Daftar Ormas Keagamaan yang Bisa Kelola Tambang RI: Islam hingga Kristen
- ANTARA Foto/Abdul Fatah
VoxPop – Presiden Joko Widodo telah menerbitkan peraturan baru yang membuka peluang bagi ormas keagamaan di Indonesia, untuk mengelola lahan tambang.
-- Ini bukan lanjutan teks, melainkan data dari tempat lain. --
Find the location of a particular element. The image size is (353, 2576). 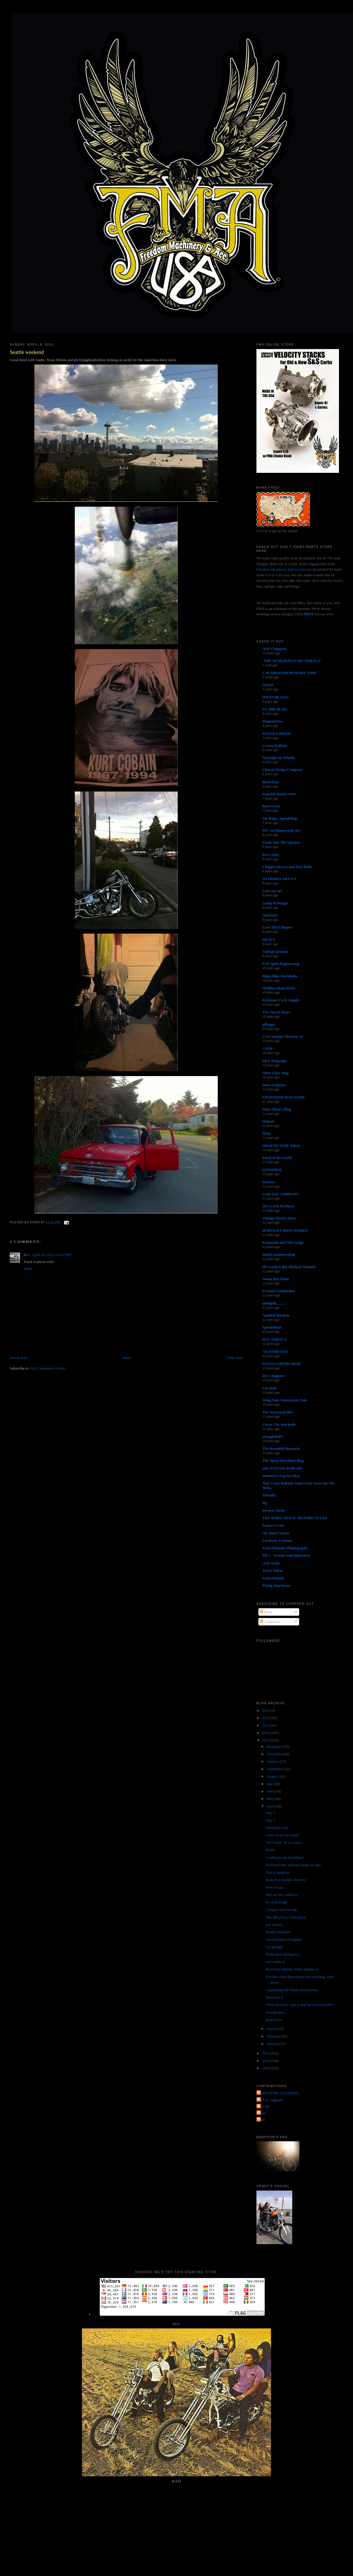

grant is located at coordinates (262, 2113).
Peraturan ini tercantum dalam Peraturan Pemerintah (PP) Nomor 25 Tahun 2024 yang merupakan perubahan atas Peraturan Pemerintah Nomor 96 Tahun 2021 tentang Pelaksanaan Kegiatan Usaha Pertambangan Mineral dan Batu Bara. Kebijakan itu diteken Jokowi dan diundangkan pada Kamis, 30 Mei 2024.
Aturan khusus untuk Wilayah yang diberikan kepada pemegang Izin Usaha Pertambangan Khusus (WIUPK), secara prioritas kepada ormas keagamaan ini secara spesifik tertuang pada Pasal 83A PP No.25 Tahun 2024 yang berbunyi sebagai berikut.
Pertambangan marmer di Campurdarat, Tulungagung, Jawa Timur
- Antara/ Arief Priyono
Pasal 83A
(1) Dalam rangka peningkatan kesejahteraan masyarakat, WIUPK dapat dilakukan penawaran secara prioritas kepada Badan Usaha yang dimiliki oleh organisasi kemasyarakatan keagamaan.
(2) WIUPK sebagaimana dimaksud pada ayat (1) merupakan wilayah eks PKP2B.
(3) IUPK dan/atau kepemilikan saham organisasi kemasyarakatan keagamaan pada Badan Usaha sebagaimana dimaksud pada ayat (1) tidak dapat dipindahtangankan dan/atau dialihkan tanpa persetujuan Menteri.
(4) Kepemilikan saham organisasi kemasyarakatan keagamaan dalam Badan Usaha harus mayoritas dan menjadi pengendali.
(5) Badan Usaha sebagaimana dimaksud pada ayat (4) dilarang bekerjasama dengan pemegang PKP2B sebelumnya dan I atau afiliasinya.
(6) Penawaran WIUPK sebagaimana dimaksud pada ayat (1) berlaku dalam jangka waktu 5 (lima) tahun sejak Peraturan Pemerintah ini berlaku.
(7) Ketentuan lebih lanjut mengenai penawaran WIUPK secara prioritas kepada Badan Usaha milik organisasi kemasyarakatan keagamaan sebagaimana dimaksud pada ayat (1) diatur dalam Peraturan Presiden.
Melansir dari berbagai sumber dan laman Kementerian Keagamaan RI, berikut daftar Ormas Keagamaan yang berpotensi mendapatkan izin, antara lain sebagai berikut.
1. Islam
Berdasarkan data Kementerian Keagamaan RI, dalam Direktori Organisasi Masyarakat Islam yang ada di Indonesia, terdapat hampir 89 jumlah ormas Agama Islam. Hal itu baik yang berbasis pada kepengurusan pusat maupun hanya dalam lingkup lokal kedaerahan.
Dari 89 Ormas Agama Islam di Indonesia, setidaknya terdapat ormas yang memiliki jaringan yang luas dan memiliki banyak anggota di antaranya adalah Nahdlatul Ulama (NU), Muhammadiyah, Sarekat Islam, Persatuan Islam (Persis), Persatuan Umat Islam (PUI), Al-Irsyad Al-Islamiyah, Persatuan Tarbiyah Islamiyah (Perti), Mathlaul Anwar, Al-Jam'iyatul Washliyah, Wanita Islam, Darud Dakwah Wal Irsyad, DDII, Alkhairaat, dan Hidayatullah.